EX-99.1 2 dex991.htm PRESS RELEASE Press release

Exhibit 99.1

NORTH PITTSBURGH SYSTEMS, INC.

4008 GIBSONIA ROAD

GIBSONIA, PA 15044-9311

 

Contact: Harry R. Brown   Phone: (724) 443-9456   Fax: (724) 443-9431

NORTH PITTSBURGH SYSTEMS, INC.

ANNOUNCES DATE OF ANNUAL MEETING OF SHAREHOLDERS

September 28, 2007. Gibsonia, Pennsylvania – North Pittsburgh Systems, Inc. [NASDAQ:NPSI] today announced that its annual meeting of shareholders will be held on November 13, 2007, for purposes of considering and acting upon the following matters: to consider and vote upon a proposal to approve and adopt the Agreement and Plan of Merger, dated as of July 1, 2007 (as it may be amended from time to time), by and among North Pittsburgh Systems, Inc. (“North Pittsburgh”), Consolidated Communications Holdings, Inc., a Delaware corporation (“Consolidated”), and Fort Pitt Acquisition Sub Inc., a Pennsylvania corporation and a wholly-owned subsidiary of Consolidated (“Merger Sub”), pursuant to which Merger Sub will merge with and into North Pittsburgh, with North Pittsburgh continuing as the surviving corporation and becoming a wholly-owned subsidiary of Consolidated; to elect seven directors; and to transact such other business as may properly come before the meeting or any adjournments thereof.

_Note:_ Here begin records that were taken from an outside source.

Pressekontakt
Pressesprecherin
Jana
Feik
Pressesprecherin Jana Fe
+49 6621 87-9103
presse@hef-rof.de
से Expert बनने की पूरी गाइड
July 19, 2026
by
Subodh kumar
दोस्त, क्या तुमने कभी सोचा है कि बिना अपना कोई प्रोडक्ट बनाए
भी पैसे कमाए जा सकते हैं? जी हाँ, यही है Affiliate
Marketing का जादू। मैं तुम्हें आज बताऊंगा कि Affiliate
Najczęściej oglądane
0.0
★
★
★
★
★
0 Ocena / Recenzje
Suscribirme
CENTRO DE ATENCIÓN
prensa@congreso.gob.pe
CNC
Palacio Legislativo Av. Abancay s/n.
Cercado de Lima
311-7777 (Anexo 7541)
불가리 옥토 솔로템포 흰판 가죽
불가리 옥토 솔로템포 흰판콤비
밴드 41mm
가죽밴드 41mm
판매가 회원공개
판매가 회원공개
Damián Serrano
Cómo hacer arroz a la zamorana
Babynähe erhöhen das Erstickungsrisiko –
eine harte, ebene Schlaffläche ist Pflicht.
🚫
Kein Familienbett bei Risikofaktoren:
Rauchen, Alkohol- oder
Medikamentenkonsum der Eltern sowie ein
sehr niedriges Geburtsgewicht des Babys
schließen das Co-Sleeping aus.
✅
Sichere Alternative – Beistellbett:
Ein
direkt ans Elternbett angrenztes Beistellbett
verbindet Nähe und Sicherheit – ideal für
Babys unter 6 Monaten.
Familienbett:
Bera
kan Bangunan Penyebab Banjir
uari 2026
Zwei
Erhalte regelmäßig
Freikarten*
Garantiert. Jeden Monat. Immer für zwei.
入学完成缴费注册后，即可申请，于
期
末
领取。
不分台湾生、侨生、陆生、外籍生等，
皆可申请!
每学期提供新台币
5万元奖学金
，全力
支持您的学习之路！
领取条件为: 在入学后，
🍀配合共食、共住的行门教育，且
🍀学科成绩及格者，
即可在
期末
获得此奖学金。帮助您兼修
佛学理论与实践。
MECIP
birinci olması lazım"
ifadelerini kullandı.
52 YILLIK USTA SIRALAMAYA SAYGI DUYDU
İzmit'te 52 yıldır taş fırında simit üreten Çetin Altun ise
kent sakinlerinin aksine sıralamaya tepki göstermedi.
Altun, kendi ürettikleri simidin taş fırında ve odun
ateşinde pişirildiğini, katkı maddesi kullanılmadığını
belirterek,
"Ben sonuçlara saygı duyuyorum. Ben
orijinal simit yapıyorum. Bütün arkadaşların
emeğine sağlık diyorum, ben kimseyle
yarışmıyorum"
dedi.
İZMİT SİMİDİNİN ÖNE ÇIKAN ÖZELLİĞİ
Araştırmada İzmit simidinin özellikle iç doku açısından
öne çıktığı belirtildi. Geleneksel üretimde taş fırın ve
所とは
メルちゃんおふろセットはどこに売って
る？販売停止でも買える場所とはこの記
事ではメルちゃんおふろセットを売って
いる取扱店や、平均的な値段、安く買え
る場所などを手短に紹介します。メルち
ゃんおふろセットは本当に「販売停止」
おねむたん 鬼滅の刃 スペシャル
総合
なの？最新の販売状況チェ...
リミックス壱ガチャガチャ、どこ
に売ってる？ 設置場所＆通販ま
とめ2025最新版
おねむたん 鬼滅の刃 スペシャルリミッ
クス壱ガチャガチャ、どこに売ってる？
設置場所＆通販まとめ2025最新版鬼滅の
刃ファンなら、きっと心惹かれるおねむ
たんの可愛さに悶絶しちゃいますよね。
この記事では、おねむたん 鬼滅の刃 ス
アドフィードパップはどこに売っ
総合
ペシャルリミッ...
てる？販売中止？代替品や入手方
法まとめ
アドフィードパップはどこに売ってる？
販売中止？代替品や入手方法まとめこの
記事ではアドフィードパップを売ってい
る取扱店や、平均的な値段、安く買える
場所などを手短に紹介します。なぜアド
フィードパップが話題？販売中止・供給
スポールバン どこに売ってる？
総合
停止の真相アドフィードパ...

The Board of Directors of North Pittsburgh has fixed the close of business on October 8, 2007 as the record date for the determination of shareholders entitled to notice of, and to vote at, the annual meeting.

Prospectus/Proxy Statement

This material is not a substitute for the prospectus/proxy statement Consolidated Communications Holdings, Inc. and North Pittsburgh Systems, Inc. will file with the Securities and Exchange Commission (“SEC”). Investors are urged to read the prospectus/proxy statement, which will contain important information, including detailed risk factors, when it becomes available. The prospectus/proxy statement and other documents which will be filed by Consolidated Communications Holdings, Inc. and North Pittsburgh Systems, Inc. with the SEC will be available free of charge at the SEC’s website, www.sec.gov, or by directing a request when such a filing is made to Consolidated Communications, 121 South 17th Street, Mattoon, IL 61938, Attention: Investor Relations; or to North Pittsburgh Systems, Inc., 4008 Gibsonia Road, Gibsonia, Pennsylvania 15044, Attention: Investor Relations. The final prospectus/proxy statement will be mailed to shareholders of North Pittsburgh Systems, Inc.

This communication shall not constitute an offer to sell or the solicitation of an offer to buy securities, nor shall there be any sale of securities in any jurisdiction in which such offer, solicitation or sale would be unlawful prior to registration or qualification under the securities laws of such jurisdiction.

Proxy Solicitation

Consolidated Communications Holdings, Inc. and North Pittsburgh Systems, Inc., and certain of their respective directors, executive officers and other members of management and employees are participants in the solicitation of proxies in connection with the proposed transactions. Information about the directors and executive officers of Consolidated Communications Holdings, Inc. is set forth in the proxy statement for Consolidated Communications Holdings, Inc.’s 2007 annual meeting of shareholders. Information about the directors and executive officers of North Pittsburgh Systems, Inc. is set forth in the company’s Annual Report on Form 10-K for the year ended December 31, 2006, as amended. Investors may obtain additional information regarding the interests of such participants in the proposed transactions by reading the prospectus/proxy statement for such proposed transactions when it becomes available.